それなら何故この気持ちを持たずにいられるのか、
三輪には分からない。

「見えた…どこまで?」

桜花の声が冷たい。
何かを探るような目だ。
桜花にそんなことされるとは心外だと迅は笑う。
「やーだなー、実力派エリートだって無力な子供の時はあったんだぞー。
ま、力はつけられる時につけておこうなっていう話」
これ以上は話すことは何もない。
無理矢理迅は話を終わらせる。
「それより桜花借りて行っていい?
城戸司令林藤支部長のとこに用事があるんだよね」
「ふん。勝手にその女連れて行けばいいだろ。
迅、そいつを生かしたのはお前だ。
精々上手く利用するんだな!」
三輪は言い捨ててこの場から離れる。
迅のおかげでいくらか和らいだが、
それでも若干気まずい。
「よーすけ先輩、ミワ先輩のと行かなくても大丈夫か?」
「うちの隊長を舐めるなよ。
あれくらいなら大丈夫だ」
「ふむ。そうか?」
「はは。二人とも悪いな。桜花はもう少し子供には優しくするように教えとくから」
「どこ触ってるの!」
この流れでお尻を触ってくる迅の足を思いっきり踏む。
ヒールじゃないのが幸いだ。
目の前から見てても凄く痛そうだった。
「行くわよ」
「はいはい。じゃあ二人ともまた今度な」
二人が出て行くのを見て思わず米屋が迅さんは意外と尻に敷かれるタイプだよなと呟いた。


「桜花って強いけどちょっと残念だよね。
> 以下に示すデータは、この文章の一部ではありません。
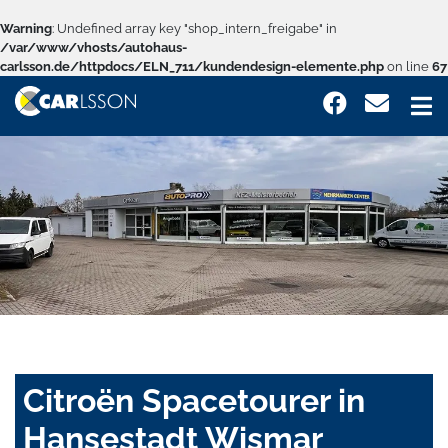
Warning
: Undefined array key "shop_intern_freigabe" in
/var/www/vhosts/autohaus-
carlsson.de/httpdocs/ELN_711/kundendesign-elemente.php
on line
67
Citroën Spacetourer in
Hansestadt Wismar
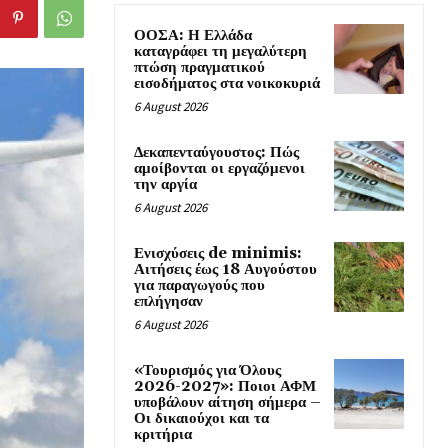
ΟΟΣΑ: Η Ελλάδα
καταγράφει τη μεγαλύτερη
πτώση πραγματικού
εισοδήματος στα νοικοκυριά
6 August 2026
Δεκαπενταύγουστος: Πώς
αμοίβονται οι εργαζόμενοι
την αργία
6 August 2026
Ενισχύσεις de minimis:
Αιτήσεις έως 18 Αυγούστου
για παραγωγούς που
επλήγησαν
6 August 2026
«Τουρισμός για Όλους
2026-2027»: Ποιοι ΑΦΜ
υποβάλουν αίτηση σήμερα –
Οι δικαιούχοι και τα
κριτήρια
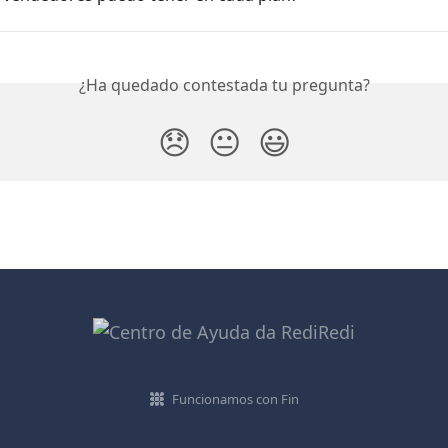
¿Ha quedado contestada tu pregunta?
😞
😐
😃
Funcionamos con Fin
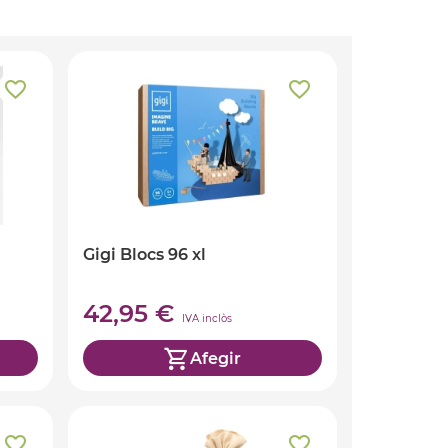
Gigi Blocs 96 xl
42,95 €
IVA inclòs
Afegir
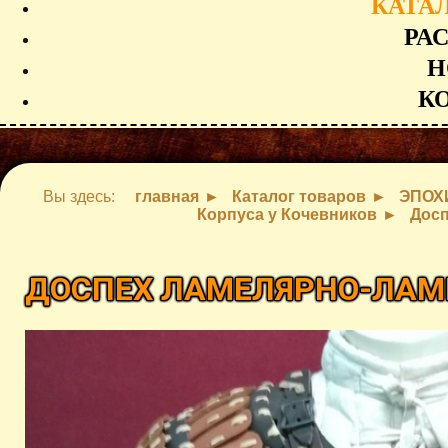
КАТА
РА
Н
К
Вы здесь:
главная
Каталог товаров
ЭПОХ
Корпуса у Кочевников
Дос
ДОСПЕХ ЛАМЕЛЯРНО-ЛА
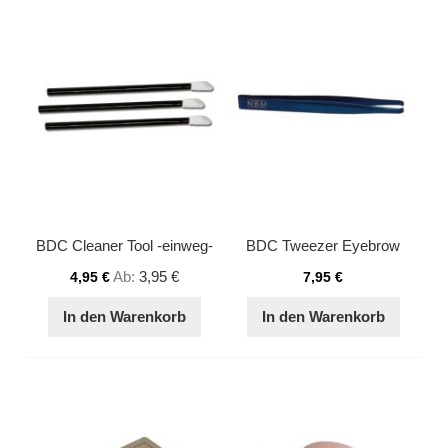
BDC Cleaner Tool -einweg-
BDC Tweezer Eyebrow
Ab
3,95 €
4,95 €
7,95 €
In den Warenkorb
In den Warenkorb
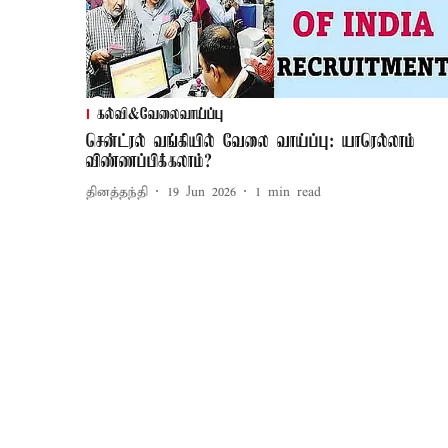
கல்வி&வேலைவாய்ப்பு
சென்ட்ரல் வங்கியில் வேலை வாய்ப்பு: யாரெல்லாம்
விண்ணப்பிக்கலாம்?
தினத்தந்தி
19 Jun 2026
1
min read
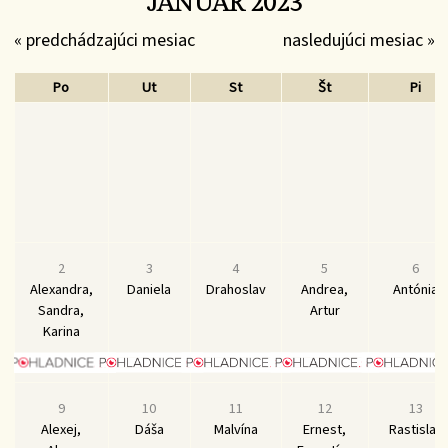
JANUÁR 2023
« predchádzajúci mesiac
nasledujúci mesiac »
Po
Ut
St
Št
Pi
2
3
4
5
6
Alexandra,
Daniela
Drahoslav
Andrea,
Antónia
Sandra,
Artur
Karina
9
10
11
12
13
Alexej,
Dáša
Malvína
Ernest,
Rastislav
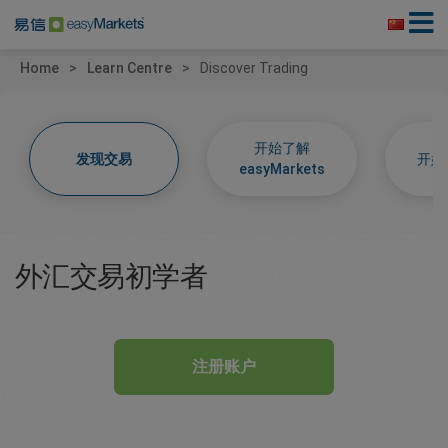
Home
Learn Centre
Discover Trading
开始了解
发现交易
开始
easyMarkets
外汇交易初学者
注册账户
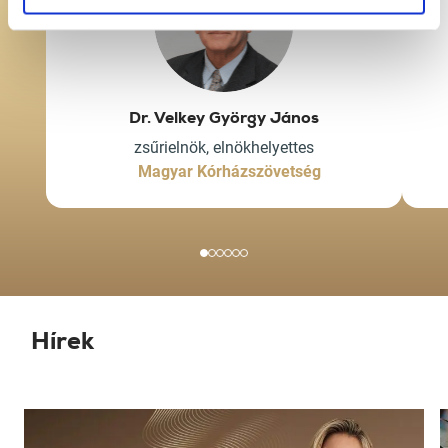
Dr. Velkey György János
zsűrielnök, elnökhelyettes
Magyar Kórházszövetség
Hírek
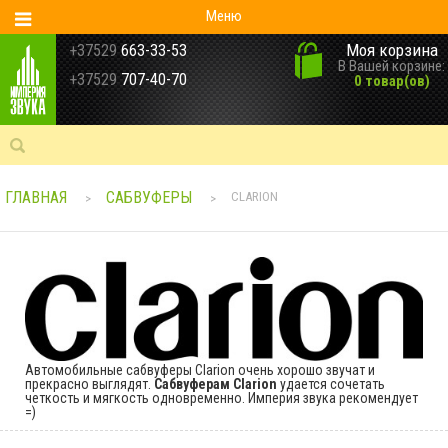
Меню
Моя корзина
+37529
663-33-53
В Вашей корзине:
+37529
707-40-70
0 товар(ов)
ГЛАВНАЯ
САБВУФЕРЫ
CLARION
>
>
Автомобильные сабвуферы Clarion очень хорошо звучат и
прекрасно выглядят.
Сабвуферам Clarion
удается сочетать
четкость и мягкость одновременно. Империя звука рекомендует
=)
主に頭が」

迅の言葉に桜花は否定しなかった。
それは自分でも分かっていることだった。
「アンタはもう少し馬鹿になった方がいいと思うわよ」
それは何を指しているのだろうか。
何がと問えば桜花は言う。
「アンタの笑顔は胡散臭いっていう話」
「それって酷くない?」
「風間さんに聞いたけど、
今回の戦争で自分のとこの隊員を危険な目にあわせたんだって?
最悪な未来は回避できたって話だしそれで良かったと思えばいいじゃない」
今の桜花の情報源は風間だ。
アフトクラトルとの戦争だってどういう形で終わったのかだって聞いている。
それが迅が見た未来の中でもいい形だったとも聞いた。
桜花は迅のサイドエフェクトは単純に見た者の少し先の未来が見えるとしか思っていなかった。
だが、少し先どころか、
その可能性…つまり分岐する未来が幾つも見えるなら話は少し違う。
未来が分かるなんて便利だとかつまらないとかそんなレベルではないはずだ。
幾つもの可能性を未来として見る。
それは体験すると同義ではないのか……。
「体験しなくてもいいことを体験するなんて……」
同じ19年でも違うはずだ。
桜花は思った。
経験がものをいう戦争の中で、
迅のそれは普通の人間が経験する倍のものを得ているはずだ。
純粋に凄いと言えないものではあるが――。

「そういえば秀次に近界民と変わらないって言われたんだって?」
「…そうだけど何?」
「いやーどう思ったのかなって。意外とショックだった?」
「割と……」

――どこにいても自分は変わらない……余所者なんだって知ったわ。